═════ Dataset records ═════

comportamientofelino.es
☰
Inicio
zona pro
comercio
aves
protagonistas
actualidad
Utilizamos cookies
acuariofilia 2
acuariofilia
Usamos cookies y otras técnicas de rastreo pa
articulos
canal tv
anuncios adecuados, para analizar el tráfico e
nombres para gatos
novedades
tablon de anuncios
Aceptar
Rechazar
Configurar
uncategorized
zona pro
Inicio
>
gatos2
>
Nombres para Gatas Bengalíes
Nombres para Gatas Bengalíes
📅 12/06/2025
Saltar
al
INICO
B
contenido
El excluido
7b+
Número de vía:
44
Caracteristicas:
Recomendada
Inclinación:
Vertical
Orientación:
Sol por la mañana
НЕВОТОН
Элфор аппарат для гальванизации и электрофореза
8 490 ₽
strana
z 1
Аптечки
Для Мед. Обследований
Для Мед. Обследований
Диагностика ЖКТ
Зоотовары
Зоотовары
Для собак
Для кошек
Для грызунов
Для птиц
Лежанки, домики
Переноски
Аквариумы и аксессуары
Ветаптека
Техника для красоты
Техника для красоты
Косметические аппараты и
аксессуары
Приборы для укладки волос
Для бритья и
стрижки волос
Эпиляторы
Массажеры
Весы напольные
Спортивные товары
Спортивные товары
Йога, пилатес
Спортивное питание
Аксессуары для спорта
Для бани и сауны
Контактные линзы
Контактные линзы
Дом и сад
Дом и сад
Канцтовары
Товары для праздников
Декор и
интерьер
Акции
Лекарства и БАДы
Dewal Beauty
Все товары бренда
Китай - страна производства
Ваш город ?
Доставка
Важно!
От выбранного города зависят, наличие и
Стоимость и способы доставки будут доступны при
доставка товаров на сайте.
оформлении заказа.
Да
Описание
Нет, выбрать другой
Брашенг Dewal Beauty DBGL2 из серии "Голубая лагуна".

═════

● **Exercise**: All the records above are to be reproduced exactly.

● **Expected answer**:
comportamientofelino.es
☰
Inicio
zona pro
comercio
aves
protagonistas
actualidad
Utilizamos cookies
acuariofilia 2
acuariofilia
Usamos cookies y otras técnicas de rastreo pa
articulos
canal tv
anuncios adecuados, para analizar el tráfico e
nombres para gatos
novedades
tablon de anuncios
Aceptar
Rechazar
Configurar
uncategorized
zona pro
Inicio
>
gatos2
>
Nombres para Gatas Bengalíes
Nombres para Gatas Bengalíes
📅 12/06/2025
Saltar
al
INICO
B
contenido
El excluido
7b+
Número de vía:
44
Caracteristicas:
Recomendada
Inclinación:
Vertical
Orientación:
Sol por la mañana
НЕВОТОН
Элфор аппарат для гальванизации и электрофореза
8 490 ₽
strana
z 1
Аптечки
Для Мед. Обследований
Для Мед. Обследований
Диагностика ЖКТ
Зоотовары
Зоотовары
Для собак
Для кошек
Для грызунов
Для птиц
Лежанки, домики
Переноски
Аквариумы и аксессуары
Ветаптека
Техника для красоты
Техника для красоты
Косметические аппараты и
аксессуары
Приборы для укладки волос
Для бритья и
стрижки волос
Эпиляторы
Массажеры
Весы напольные
Спортивные товары
Спортивные товары
Йога, пилатес
Спортивное питание
Аксессуары для спорта
Для бани и сауны
Контактные линзы
Контактные линзы
Дом и сад
Дом и сад
Канцтовары
Товары для праздников
Декор и
интерьер
Акции
Лекарства и БАДы
Dewal Beauty
Все товары бренда
Китай - страна производства
Ваш город ?
Доставка
Важно!
От выбранного города зависят, наличие и
Стоимость и способы доставки будут доступны при
доставка товаров на сайте.
оформлении заказа.
Да
Описание
Нет, выбрать другой
Брашенг Dewal Beauty DBGL2 из серии "Голубая лагуна".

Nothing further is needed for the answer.